Plaintiff seeks an order approving settlement of claims brought in this action as an authorized representative of the Labor and Workforce Development Agency and similarly situated individuals employed by Defendants Larry Jenkins Trucking, Inc. and Larry Jenkins from May 4, 2017 to the date the PAGA settlement is approved. The PAGA claims were premised on the alleged failure to pay overtime wages, minimum wages, provide meal and rest periods, provide accurate wage statements, etc. Approximately 16 employees suffered the alleged Labor Code violations during the relevant period. The PAGA settlement reached after mediation calls for Defendants to make a gross payment of $20,667. The settlement provides that attorneys’ fees of up to $7,000 (33.87% of the settlement), up to $5,000 in costs will be deducted from the gross settlement amount and 75% of the net settlement will first be distributed to the
LWDA and 25% to the aggrieved employees on a pro rata basis based on the number of pay periods worked during the relevant period. Plaintiff’s counsel believes that the $20,667 for PAGA penalties represents approximately 4.05% to 15.75% of the total available penalties if the case proceeded to trial and in light of the Court’s discretion to reduce PAGA penalties.
Settlement of PAGA claims requires Court approval. Labor Code § 2699(l)(2) provides that “[t]he superior court shall review and approve any settlement of any civil action pursuant to this part.”
The settlement of a PAGA claim requires court approval pursuant to the operative PAGA statute, which states that the “[t]he superior court shall review and approve any settlement of any civil action filed pursuant to this part.” (See Labor Code § 2699(1)

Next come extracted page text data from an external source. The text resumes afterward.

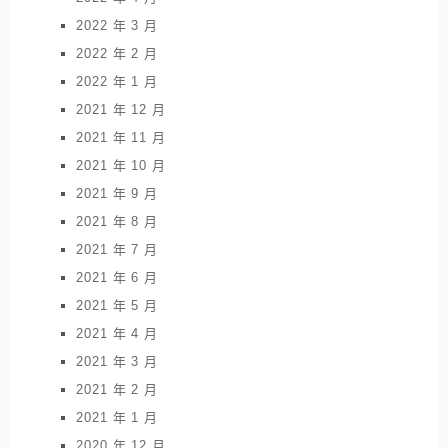
2022 年 3 月
2022 年 2 月
2022 年 1 月
2021 年 12 月
2021 年 11 月
2021 年 10 月
2021 年 9 月
2021 年 8 月
2021 年 7 月
2021 年 6 月
2021 年 5 月
2021 年 4 月
2021 年 3 月
2021 年 2 月
2021 年 1 月
2020 年 12 月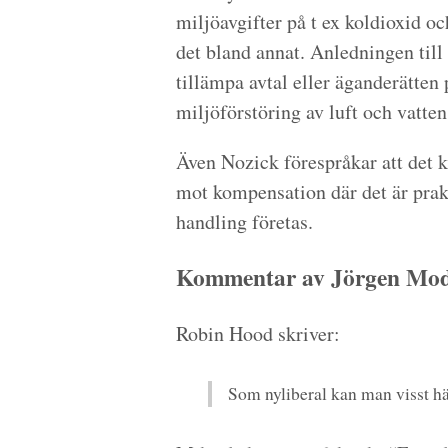
miljöavgifter på t ex koldioxid oc
det bland annat. Anledningen till a
tillämpa avtal eller äganderätten p
miljöförstöring av luft och vatte
Även Nozick förespråkar att det ka
mot kompensation där det är prakt
handling företas.
Kommentar av Jörgen Modi
Robin Hood skriver:
Som nyliberal kan man visst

(2).) As with any settlement, the Court must be mindful in conducting its inquiry that “[s] ettlement is a compromise, which balances the possible recovery against the risks inherent in litigating further.” (See In re TD Ameritrade Account Holder Litig., 2011 U.S. Dist. LEXIS 103222, 24 (N.D. Cal. Sept. 12, 2011).) Indeed, “the very essence of a settlement is … ‘a yielding of absolutes and an abandoning of highest hopes’” [ Officers for Justice v. Civil Service Com., 688 F.2d 615, 624 (9th Cir., 1982)], as “it is the very uncertainty of outcome in litigation and avoidance of wasteful and expensive litigation that induce consensual settlements.” (See Id., at 625.) As such, “the settlement or fairness hearing is not to be turned into a trial or rehearsal for trial on the merits” or “judged against a hypothetical or speculative measure of what might have been achieved by the negotiators.” (See Id.)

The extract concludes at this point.